You can see all the From and To tables and columns. This makes it easier to spot incorrect Keys that are being used to join tables. The state of each relationship is also presented. This allows you to activate or inactivate relationships as necessary.
2. Cardinality In A Power BI Data Model
The Manage Relationships dialogue also makes it easy to view the cardinality and its direction.
Ideally, relationships can either be one-to-many or many-to-one. Power BI is excellent at defaulting the cardinality according to your data.
To view the cardinality, click the Edit button found at the bottom of the dialogue.
For this example, you can see the relationship between Sales and Channels. Scrolling to the right-most column of each table, you’ll see that Power BI has picked up the Channel Key for each row.
You can also choose the correct cardinality. Make sure that your cross filter direction is either Single or Both, depending on your data model.
Power BI uses Single as the default. So when you see that the default for the cross filter direction is Both, take a moment to confirm that the data in your data set is loaded and transformed as intended.
3. One-to-many Vs Many-to-one
For relationships in Power BI, it’s recommended to use one-to-many relationships as much as possible. This is denoted by a single directional arrowhead.
Avoid bi-directional relationships unless absolutely necessary. Bi-directional relationships are denoted by double directional arrowheads. These types of relationships can lead to inconsistent results and often require more complex DAX.
4. Active Vs Inactive Relationships
As an example, if you try to activate the OrderDate column from Sales, a pop-up will appear saying that you can’t do two relationships between the same two tables.
So, you’ll need to inactivate the Invoice Date relationship.
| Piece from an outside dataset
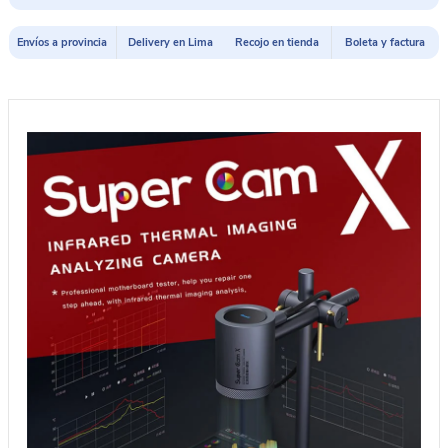
Envíos a provincia
Delivery en Lima
Recojo en tienda
Boleta y factura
That’s the time you can activate OrderDate.
Also, by using the USERELATIONSHIP command, you can use an inactive relationship on-demand in a DAX measure.
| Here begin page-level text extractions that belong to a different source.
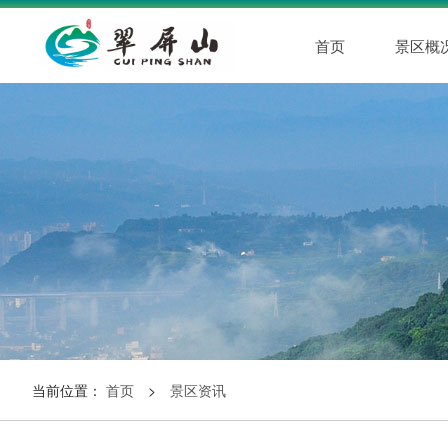
首页
景区概
当前位置：
首页
>
景区资讯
Adding Tables And Columns In A Power BI Data Model
1. Measure Tables
You can add Measure tables by choosing Enter Data from the Home menu.
Once you click that, a window will appear that allows you to create a new table.
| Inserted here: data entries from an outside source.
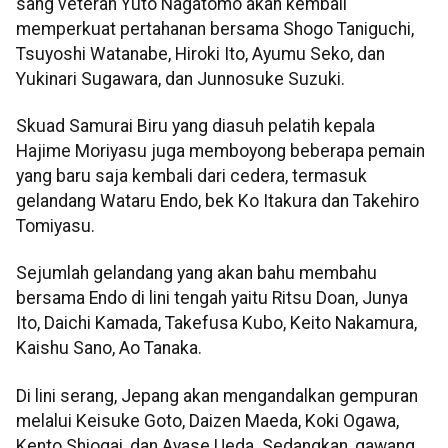
sang veteran Yuto Nagatomo akan kembali
memperkuat pertahanan bersama Shogo Taniguchi,
Tsuyoshi Watanabe, Hiroki Ito, Ayumu Seko, dan
Yukinari Sugawara, dan Junnosuke Suzuki.
Skuad Samurai Biru yang diasuh pelatih kepala
Hajime Moriyasu juga memboyong beberapa pemain
yang baru saja kembali dari cedera, termasuk
gelandang Wataru Endo, bek Ko Itakura dan Takehiro
Tomiyasu.
Sejumlah gelandang yang akan bahu membahu
bersama Endo di lini tengah yaitu Ritsu Doan, Junya
Ito, Daichi Kamada, Takefusa Kubo, Keito Nakamura,
Kaishu Sano, Ao Tanaka.
Di lini serang, Jepang akan mengandalkan gempuran
melalui Keisuke Goto, Daizen Maeda, Koki Ogawa,
Kento Shiogai, dan Ayase Ueda. Sedangkan, gawang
When creating a Measure table, make sure to give it a meaningful name. In this case, it’s called Core Measures. Once done, click Load.
In this example, there is already an existing Core Measures table. So, Power BI automatically labels the newly created table as Core Measures (2). This also has a default Column 1.
Right-click Core Measures (2) and then select New measure.
For the sake of demonstration, let’s just input m1 = 1 in the measure.
This is now added under Core Measures (2). Make sure to delete or hide the default column.
If you hide and then expand the Field pane, you’ll see that Core Measures (2) now appears at the top of the field.
2. Linking Columns
When it comes to linking columns in Power BI, it’s recommended to use the suffix Key on any column that will be used for linking. If a column ends with ID or Code, you need to be wary of them as they may mean different things in different tables
You should only link columns that have similar names. For example, when linking the Customer Key, it’s important to ensure that all fields used for linking all end with the word Key. You also need to make sure that they’re of the correct data type.
3. Column Visibility
If you’ll be the only one using the Power BI report you created, then column visibility is not that big of a deal. However, if you’ll be publishing a report or data set to be used by others, it’s a good idea to tidy things up.
You can do so by selecting the correct measures for the visuals and then hiding columns that don’t appear in them. Hidden columns are grayed-out.
To hide columns, you only need to right-click on a specific column and then select Hide.
You can choose to hide hidden columns by right-clicking on the Field pane and then unchecking View hidden.
This tutorial provides you with a comprehensive outline of the things you need to consider and execute when creating data models in Power BI.
It’s important to make sure that data models and the relationships are set up correctly to avoid complications in the later stages of developing your report. Following these tips will guarantee a seamless flow from start to finish.